KRA will store, and match data on transaction flow on platforms like M-Pesa, Paypal, and Pesalink. The information will allow the authority to watch for consistency and cub tax evasion on incomes from online sources.
According to the KRA Deputy Commissioner Deputy Joseline Ogai, it is necessary to pursue incomes from mobile and online platforms due to a growing digital economy in Kenya.
“We are taking data matching very seriously as our next frontier in digital revenue monitoring. Soon, we will be able to catch tax cheats who make nil or few entries in their tax filings, yet the money they generate online is high,” Ogai said.
Expanding the tax base
KRA’s radical move reflects the need to collect 1.9 trillion to finance ambitious government projects. Monitoring M-Pesa transactions will help KRA tax incomes from the informal sector. Moreover, it will be able to tax what most Kenyans term as “side hustle” including online gigs.
Furthermore, data from M-Pesa will force traders who avoid taxes through pay bills to contribute to the national tax basket. Some traders evade taxes imposed on pay bills by urging customers to send money directly to their personal M-Pesa wallets.

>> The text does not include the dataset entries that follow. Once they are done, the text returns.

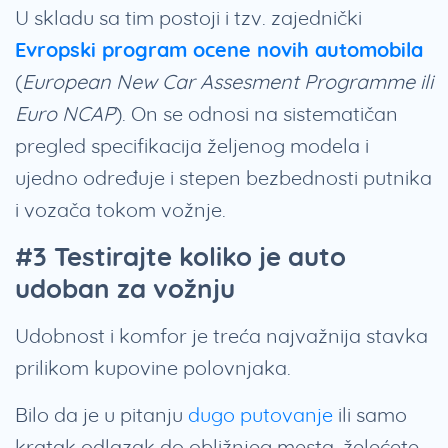
U skladu sa tim postoji i tzv. zajednički
Evropski program ocene novih automobila
(
European New Car Assesment Programme ili
Euro NCAP
). On se odnosi na sistematičan
pregled specifikacija željenog modela i
ujedno određuje i stepen bezbednosti putnika
i vozača tokom vožnje.
#3 Testirajte koliko je auto
udoban za vožnju
Udobnost i komfor je treća najvažnija stavka
prilikom kupovine polovnjaka.
Bilo da je u pitanju
dugo putovanje
ili samo
kratak odlazak do obližnjeg mesta, želećete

The M-Pesa data will enable KRA to ballon its revenues, given that Kenya’s informal sector represents up to 82.7% of employment. However, the authority can only monitor M-Pesa transactions if the Data Protection Bill is approved. The Data Protection still waiting for Senate approval, owing to its alleged privacy infringement.
“It is not that there are no laws empowering KRA to generate revenue from online transactions. However, complaints that arose will be addressed by the Data Protection Bill currently before the House,” said KRA’s deputy commissioner in charge of policy.